** Opening INPUT block **

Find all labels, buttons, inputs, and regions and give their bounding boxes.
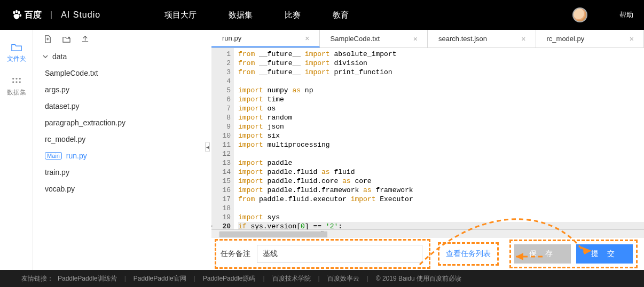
avatar[interactable] xyxy=(572,7,587,22)
svg-point-5 xyxy=(15,78,17,79)
logo: 百度 | AI Studio xyxy=(11,9,100,21)
folder-label: data xyxy=(52,52,67,61)
tree-file[interactable]: args.py xyxy=(33,81,204,98)
tree-file[interactable]: rc_model.py xyxy=(33,131,204,147)
tab-bar: run.py× SampleCode.txt× search.test.json… xyxy=(211,30,644,48)
editor-column: run.py× SampleCode.txt× search.test.json… xyxy=(211,30,644,270)
task-label: 任务备注 xyxy=(221,249,250,259)
footer-link[interactable]: PaddlePaddle源码 xyxy=(203,274,256,283)
submit-button[interactable]: 提 交 xyxy=(576,244,633,264)
save-button[interactable]: 保 存 xyxy=(514,244,571,264)
tree-file[interactable]: dataset.py xyxy=(33,98,204,114)
tree-file-main[interactable]: Main run.py xyxy=(33,147,204,164)
brand-cn: 百度 xyxy=(25,10,42,21)
left-rail: 文件夹 数据集 xyxy=(0,30,33,270)
close-icon[interactable]: × xyxy=(630,35,634,43)
main-badge: Main xyxy=(45,152,62,160)
footer-copyright: © 2019 Baidu 使用百度前必读 xyxy=(376,274,461,283)
footer-label: 友情链接： xyxy=(21,274,53,283)
tab-samplecode[interactable]: SampleCode.txt× xyxy=(320,30,428,47)
tree-file[interactable]: SampleCode.txt xyxy=(33,65,204,81)
main-file-label: run.py xyxy=(66,152,87,160)
code-editor[interactable]: 123456789101112131415161718192021222324 … xyxy=(211,48,644,229)
rail-files[interactable]: 文件夹 xyxy=(7,43,26,63)
grid-icon xyxy=(11,76,22,86)
svg-point-9 xyxy=(19,81,20,83)
tree-file[interactable]: train.py xyxy=(33,164,204,180)
footer-link[interactable]: 百度效率云 xyxy=(327,274,359,283)
logo-separator: | xyxy=(50,10,52,20)
paw-icon xyxy=(11,9,22,21)
page-footer: 友情链接： PaddlePaddle训练营| PaddlePaddle官网| P… xyxy=(0,270,644,287)
tab-searchjson[interactable]: search.test.json× xyxy=(428,30,536,47)
chevron-down-icon xyxy=(43,54,48,59)
close-icon[interactable]: × xyxy=(413,35,418,43)
sidebar-toolbar xyxy=(33,30,204,48)
footer-link[interactable]: PaddlePaddle训练营 xyxy=(58,274,117,283)
svg-point-1 xyxy=(15,10,18,13)
view-tasks-link[interactable]: 查看任务列表 xyxy=(446,249,491,258)
footer-link[interactable]: 百度技术学院 xyxy=(272,274,311,283)
svg-point-6 xyxy=(19,78,20,79)
brand-ai: AI Studio xyxy=(61,10,100,20)
horizontal-scrollbar[interactable] xyxy=(211,229,644,238)
tree-file[interactable]: vocab.py xyxy=(33,180,204,197)
close-icon[interactable]: × xyxy=(305,34,309,43)
svg-point-3 xyxy=(20,14,22,17)
line-gutter: 123456789101112131415161718192021222324 xyxy=(211,48,234,229)
top-bar: 百度 | AI Studio 项目大厅 数据集 比赛 教育 帮助 xyxy=(0,0,644,30)
new-file-icon[interactable] xyxy=(44,35,52,43)
main: 文件夹 数据集 data SampleCode.txt args.py data… xyxy=(0,30,644,270)
submit-block: 保 存 提 交 xyxy=(509,240,638,268)
code-content[interactable]: from __future__ import absolute_importfr… xyxy=(234,48,644,229)
rail-datasets-label: 数据集 xyxy=(7,88,26,97)
task-note-block: 任务备注 xyxy=(215,239,430,269)
svg-point-0 xyxy=(13,11,15,14)
task-footer: 任务备注 查看任务列表 保 存 提 交 xyxy=(211,238,644,270)
tab-runpy[interactable]: run.py× xyxy=(211,30,320,47)
task-note-input[interactable] xyxy=(257,245,422,263)
svg-point-2 xyxy=(18,11,20,14)
file-sidebar: data SampleCode.txt args.py dataset.py p… xyxy=(33,30,204,270)
file-tree: data SampleCode.txt args.py dataset.py p… xyxy=(33,48,204,270)
view-tasks-block: 查看任务列表 xyxy=(438,242,499,266)
nav-edu[interactable]: 教育 xyxy=(333,10,349,20)
rail-datasets[interactable]: 数据集 xyxy=(7,76,26,97)
folder-icon xyxy=(11,43,22,52)
top-right: 帮助 xyxy=(572,7,633,22)
baidu-logo: 百度 xyxy=(11,9,42,21)
nav-datasets[interactable]: 数据集 xyxy=(229,10,253,20)
svg-point-4 xyxy=(12,78,14,79)
new-folder-icon[interactable] xyxy=(62,35,70,43)
footer-link[interactable]: PaddlePaddle官网 xyxy=(133,274,186,283)
close-icon[interactable]: × xyxy=(521,35,525,43)
tree-folder-data[interactable]: data xyxy=(33,48,204,65)
nav-projects[interactable]: 项目大厅 xyxy=(164,10,197,20)
nav-help[interactable]: 帮助 xyxy=(619,10,633,20)
svg-point-7 xyxy=(12,81,14,83)
upload-icon[interactable] xyxy=(81,35,89,43)
svg-point-8 xyxy=(15,81,17,83)
tab-rcmodel[interactable]: rc_model.py× xyxy=(536,30,645,47)
tree-file[interactable]: paragraph_extraction.py xyxy=(33,114,204,131)
rail-files-label: 文件夹 xyxy=(7,54,26,63)
top-nav: 项目大厅 数据集 比赛 教育 xyxy=(164,10,349,20)
nav-compete[interactable]: 比赛 xyxy=(285,10,301,20)
collapse-handle[interactable] xyxy=(204,30,211,270)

** Closing INPUT block **

- **EXERCISE**: Omit all pictures while transcribing the entries verbatim.

- **ANSWER**:
Find all labels, buttons, inputs, and regions and give their bounding boxes.
avatar[interactable] xyxy=(572,7,587,22)
svg-point-5 xyxy=(15,78,17,79)
logo: 百度 | AI Studio xyxy=(11,9,100,21)
folder-label: data xyxy=(52,52,67,61)
tree-file[interactable]: args.py xyxy=(33,81,204,98)
tree-file[interactable]: rc_model.py xyxy=(33,131,204,147)
tab-bar: run.py× SampleCode.txt× search.test.json… xyxy=(211,30,644,48)
editor-column: run.py× SampleCode.txt× search.test.json… xyxy=(211,30,644,270)
task-label: 任务备注 xyxy=(221,249,250,259)
footer-link[interactable]: PaddlePaddle源码 xyxy=(203,274,256,283)
submit-button[interactable]: 提 交 xyxy=(576,244,633,264)
save-button[interactable]: 保 存 xyxy=(514,244,571,264)
tree-file[interactable]: dataset.py xyxy=(33,98,204,114)
tree-file-main[interactable]: Main run.py xyxy=(33,147,204,164)
brand-cn: 百度 xyxy=(25,10,42,21)
left-rail: 文件夹 数据集 xyxy=(0,30,33,270)
close-icon[interactable]: × xyxy=(630,35,634,43)
main-badge: Main xyxy=(45,152,62,160)
footer-copyright: © 2019 Baidu 使用百度前必读 xyxy=(376,274,461,283)
footer-label: 友情链接： xyxy=(21,274,53,283)
tab-samplecode[interactable]: SampleCode.txt× xyxy=(320,30,428,47)
tree-file[interactable]: SampleCode.txt xyxy=(33,65,204,81)
main-file-label: run.py xyxy=(66,152,87,160)
code-editor[interactable]: 123456789101112131415161718192021222324 … xyxy=(211,48,644,229)
rail-files[interactable]: 文件夹 xyxy=(7,43,26,63)
grid-icon xyxy=(11,76,22,86)
svg-point-9 xyxy=(19,81,20,83)
tree-file[interactable]: train.py xyxy=(33,164,204,180)
footer-link[interactable]: 百度效率云 xyxy=(327,274,359,283)
logo-separator: | xyxy=(50,10,52,20)
paw-icon xyxy=(11,9,22,21)
page-footer: 友情链接： PaddlePaddle训练营| PaddlePaddle官网| P… xyxy=(0,270,644,287)
tab-searchjson[interactable]: search.test.json× xyxy=(428,30,536,47)
chevron-down-icon xyxy=(43,54,48,59)
close-icon[interactable]: × xyxy=(413,35,418,43)
sidebar-toolbar xyxy=(33,30,204,48)
footer-link[interactable]: PaddlePaddle训练营 xyxy=(58,274,117,283)
svg-point-1 xyxy=(15,10,18,13)
view-tasks-link[interactable]: 查看任务列表 xyxy=(446,249,491,258)
footer-link[interactable]: 百度技术学院 xyxy=(272,274,311,283)
svg-point-6 xyxy=(19,78,20,79)
brand-ai: AI Studio xyxy=(61,10,100,20)
horizontal-scrollbar[interactable] xyxy=(211,229,644,238)
tree-file[interactable]: vocab.py xyxy=(33,180,204,197)
close-icon[interactable]: × xyxy=(305,34,309,43)
svg-point-3 xyxy=(20,14,22,17)
line-gutter: 123456789101112131415161718192021222324 xyxy=(211,48,234,229)
top-bar: 百度 | AI Studio 项目大厅 数据集 比赛 教育 帮助 xyxy=(0,0,644,30)
new-file-icon[interactable] xyxy=(44,35,52,43)
main: 文件夹 数据集 data SampleCode.txt args.py data… xyxy=(0,30,644,270)
submit-block: 保 存 提 交 xyxy=(509,240,638,268)
code-content[interactable]: from __future__ import absolute_importfr… xyxy=(234,48,644,229)
rail-datasets-label: 数据集 xyxy=(7,88,26,97)
task-note-block: 任务备注 xyxy=(215,239,430,269)
svg-point-0 xyxy=(13,11,15,14)
task-footer: 任务备注 查看任务列表 保 存 提 交 xyxy=(211,238,644,270)
tab-runpy[interactable]: run.py× xyxy=(211,30,320,47)
task-note-input[interactable] xyxy=(257,245,422,263)
svg-point-2 xyxy=(18,11,20,14)
file-sidebar: data SampleCode.txt args.py dataset.py p… xyxy=(33,30,204,270)
file-tree: data SampleCode.txt args.py dataset.py p… xyxy=(33,48,204,270)
view-tasks-block: 查看任务列表 xyxy=(438,242,499,266)
nav-edu[interactable]: 教育 xyxy=(333,10,349,20)
rail-datasets[interactable]: 数据集 xyxy=(7,76,26,97)
folder-icon xyxy=(11,43,22,52)
top-right: 帮助 xyxy=(572,7,633,22)
baidu-logo: 百度 xyxy=(11,9,42,21)
nav-datasets[interactable]: 数据集 xyxy=(229,10,253,20)
svg-point-4 xyxy=(12,78,14,79)
new-folder-icon[interactable] xyxy=(62,35,70,43)
footer-link[interactable]: PaddlePaddle官网 xyxy=(133,274,186,283)
close-icon[interactable]: × xyxy=(521,35,525,43)
tree-folder-data[interactable]: data xyxy=(33,48,204,65)
nav-projects[interactable]: 项目大厅 xyxy=(164,10,197,20)
nav-help[interactable]: 帮助 xyxy=(619,10,633,20)
svg-point-7 xyxy=(12,81,14,83)
upload-icon[interactable] xyxy=(81,35,89,43)
svg-point-8 xyxy=(15,81,17,83)
tab-rcmodel[interactable]: rc_model.py× xyxy=(536,30,645,47)
tree-file[interactable]: paragraph_extraction.py xyxy=(33,114,204,131)
rail-files-label: 文件夹 xyxy=(7,54,26,63)
top-nav: 项目大厅 数据集 比赛 教育 xyxy=(164,10,349,20)
nav-compete[interactable]: 比赛 xyxy=(285,10,301,20)
collapse-handle[interactable] xyxy=(204,30,211,270)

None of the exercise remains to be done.